JOINT BASE CHARLESTON, S.C. –
A C-17 Globemaster III aircraft from the 437th Airlift Wing, Joint Base Charleston, South Carolina, delivered NASA's Origins Spectral Interpretation Resource Identification Security - Regolith Explorer (OSIRIS-REx) spacecraft from Buckley Air Force Base, Colorado, to Cape Canaveral, Florida, on May 20, 2016.
The OSIRIS-REx spacecraft will travel to a near-Earth asteroid, called Bennu and bring at least a 2.1 ounce sample back to Earth for study. The mission will help scientists investigate how planets formed and how life began, as well as improving the understanding of how asteroids could impact Earth.
"We were excited to partner with NASA to enable this important mission," said Col. John Lamontagne, 437th Airlift Wing commander. "Whether we're delivering supplies to the warfighter overseas, airdropping lifesaving humanitarian assistance to those in need or providing airlift support to other agencies like NASA, it's our job to deliver the right effects, to the right place, at the right time."
OSIRIS-REx is scheduled for launch in September 2016. As planned, the spacecraft will reach its asteroid target in 2018 and return a sample to Earth in 2023.

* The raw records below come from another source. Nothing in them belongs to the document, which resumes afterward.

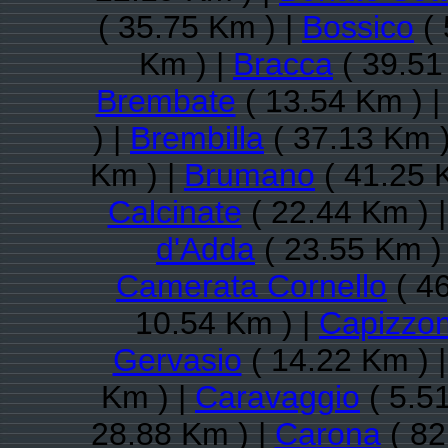
( 35.75 Km ) |
Bossico
( 
Km ) |
Bracca
( 39.51
Brembate
( 13.54 Km ) 
) |
Brembilla
( 37.13 Km )
Km ) |
Brumano
( 41.25 
Calcinate
( 22.44 Km ) 
d'Adda
( 23.55 Km )
Camerata Cornello
( 46
10.54 Km ) |
Capizzo
Gervasio
( 14.22 Km ) 
Km ) |
Caravaggio
( 5.5
28.88 Km ) |
Carona
( 82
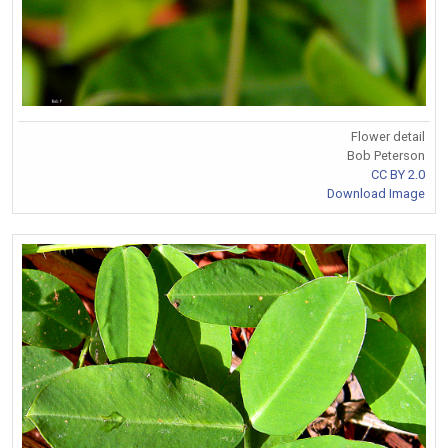
Flower detail
Bob Peterson
CC BY 2.0
Download Image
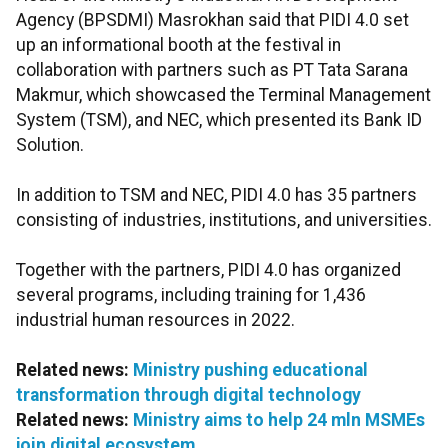
Agency (BPSDMI) Masrokhan said that PIDI 4.0 set
up an informational booth at the festival in
collaboration with partners such as PT Tata Sarana
Makmur, which showcased the Terminal Management
System (TSM), and NEC, which presented its Bank ID
Solution.
In addition to TSM and NEC, PIDI 4.0 has 35 partners
consisting of industries, institutions, and universities.
Together with the partners, PIDI 4.0 has organized
several programs, including training for 1,436
industrial human resources in 2022.
Related news:
Ministry pushing educational
transformation through digital technology
Related news:
Ministry aims to help 24 mln MSMEs
join digital ecosystem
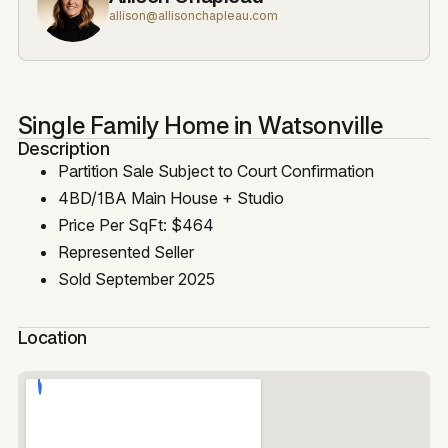
allison@allisonchapleau.com
Single Family Home in Watsonville
Description
Partition Sale Subject to Court Confirmation
4BD/1BA Main House + Studio
Price Per SqFt: $464
Represented Seller
Sold September 2025
Location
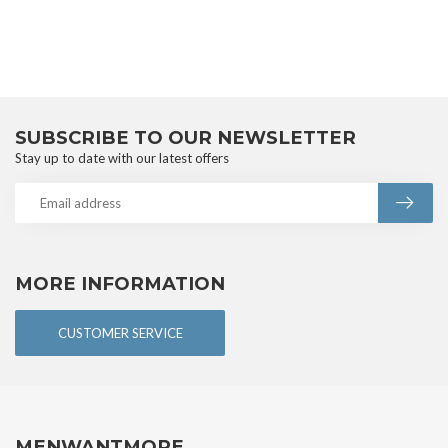
SUBSCRIBE TO OUR NEWSLETTER
Stay up to date with our latest offers
MORE INFORMATION
CUSTOMER SERVICE
MENWANTMORE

The OSIRIS-REx mission seeks answers to questions central to the human experience: Where did we come from? What is our destiny? OSIRIS-REx is going to Bennu, a carbon-rich asteroid that records the earliest history of our solar ystem, and will be bringing a piece of it back to Earth. Bennu may contain the molecular precursors to the origin of life and the Earth's oceans. Bennu is also a potentially hazardous asteroid with a chance of impacting the Earth late in the 22nd century. OSIRIS-REx will determine Bennu's physical and chemical properties, which will be critical to refining the impact probability estimate and developing an impact mitigation strategy, if necessary.